## EXERCISE BRIEF:
Only lines holding the word "Pura" are wanted from the records; copy all of them.

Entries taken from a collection
---+---

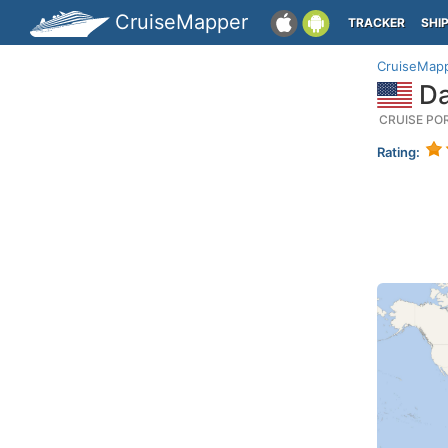
CruiseMapper
TRACKER
SHI
CruiseMap
Da
CRUISE PO
Rating:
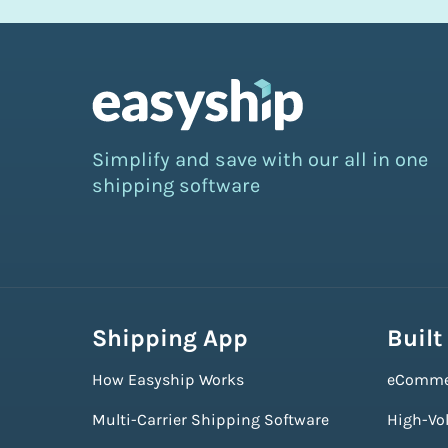
Simplify and save with our all in one
shipping software
Shipping App
Built
How Easyship Works
eComme
Multi-Carrier Shipping Software
High-Vo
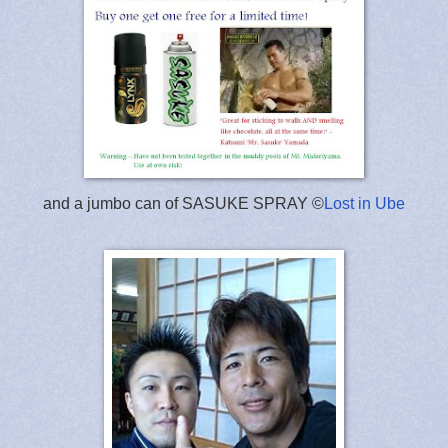
and a jumbo can of SASUKE SPRAY ©
Lost in Ube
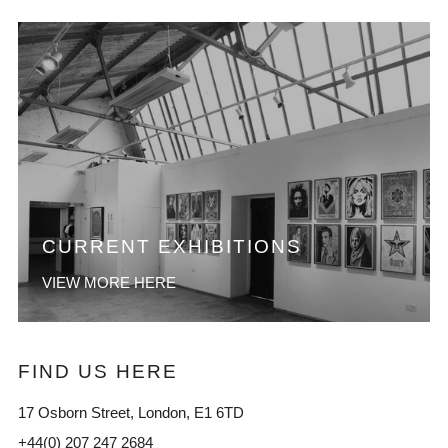
CURRENT EXHIBITIONS
VIEW MORE HERE
FIND US HERE
17 Osborn Street, London, E1 6TD
+44(0) 207 247 2684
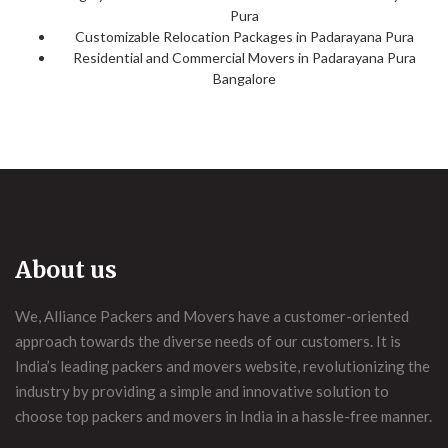
Pura
Customizable Relocation Packages in Padarayana Pura
Residential and Commercial Movers in Padarayana Pura
Bangalore
About us
We, Alliance Packers and Movers have a customer-oriented
approach towards the diverse needs of our customers. It is
India’s leading packers and movers website, revolutionizing the
industry by providing a simple and innovative solution to
choose top packers and movers in India in a hassle-free manner.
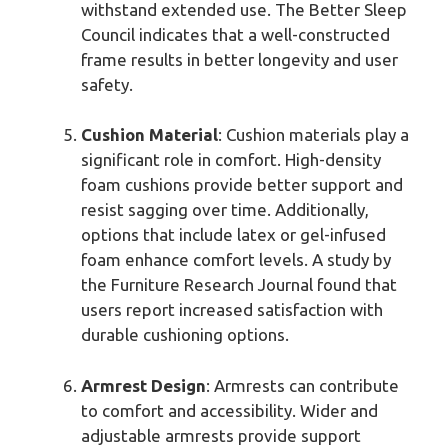
withstand extended use. The Better Sleep
Council indicates that a well-constructed
frame results in better longevity and user
safety.
Cushion Material
: Cushion materials play a
significant role in comfort. High-density
foam cushions provide better support and
resist sagging over time. Additionally,
options that include latex or gel-infused
foam enhance comfort levels. A study by
the Furniture Research Journal found that
users report increased satisfaction with
durable cushioning options.
Armrest Design
: Armrests can contribute
to comfort and accessibility. Wider and
adjustable armrests provide support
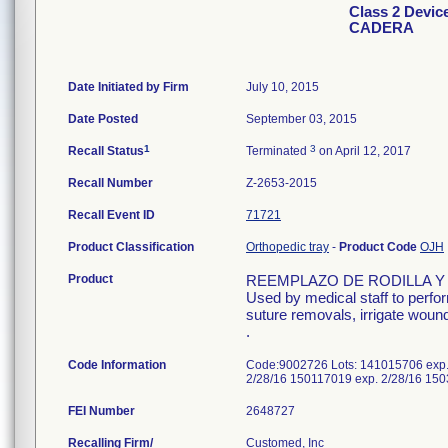
Class 2 Devi
CADERA
Date Initiated by Firm
July 10, 2015
Date Posted
September 03, 2015
1
3
Recall Status
Terminated
on April 12, 2017
Recall Number
Z-2653-2015
Recall Event ID
71721
Product Classification
Orthopedic tray
-
Product Code
OJH
Product
REEMPLAZO DE RODILLA Y
Used by medical staff to perfo
suture removals, irrigate wound
.
Code Information
Code:9002726 Lots: 141015706 exp.
2/28/16 150117019 exp. 2/28/16 150
FEI Number
Recalling Firm/
Customed, Inc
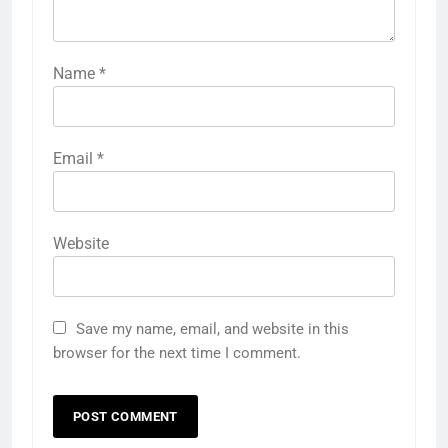
Name
*
Email
*
Website
Save my name, email, and website in this
browser for the next time I comment.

---+---

## ANSWER BOX:
Pura
Customizable Relocation Packages in Padarayana Pura
Residential and Commercial Movers in Padarayana Pura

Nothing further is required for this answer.